- [WORK INSTRUCTION] Only the lines below from the one containing "OKYO FM + PRニュース" to the one containing "06-23(火) 07:00" should be repeated, both included and unchanged.

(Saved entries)
+++++

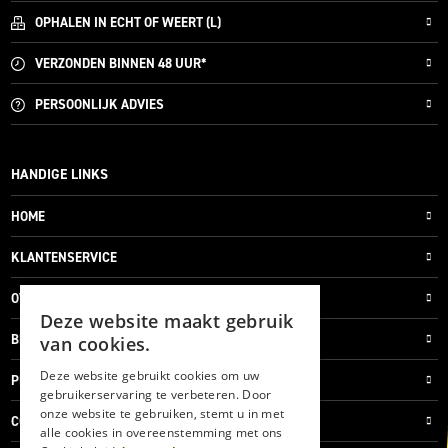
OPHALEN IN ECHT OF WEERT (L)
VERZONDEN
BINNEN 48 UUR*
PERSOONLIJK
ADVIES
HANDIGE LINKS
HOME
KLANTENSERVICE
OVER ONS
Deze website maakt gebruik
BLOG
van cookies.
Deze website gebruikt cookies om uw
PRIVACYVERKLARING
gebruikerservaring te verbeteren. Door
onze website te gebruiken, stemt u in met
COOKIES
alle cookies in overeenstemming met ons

+++++

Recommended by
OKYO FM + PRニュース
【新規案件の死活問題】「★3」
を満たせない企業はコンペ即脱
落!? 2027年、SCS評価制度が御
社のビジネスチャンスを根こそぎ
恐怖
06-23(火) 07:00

+++++

- [ANSWER AREA]
OKYO FM + PRニュース
【新規案件の死活問題】「★3」
を満たせない企業はコンペ即脱
落!? 2027年、SCS評価制度が御
社のビジネスチャンスを根こそぎ
恐怖
06-23(火) 07:00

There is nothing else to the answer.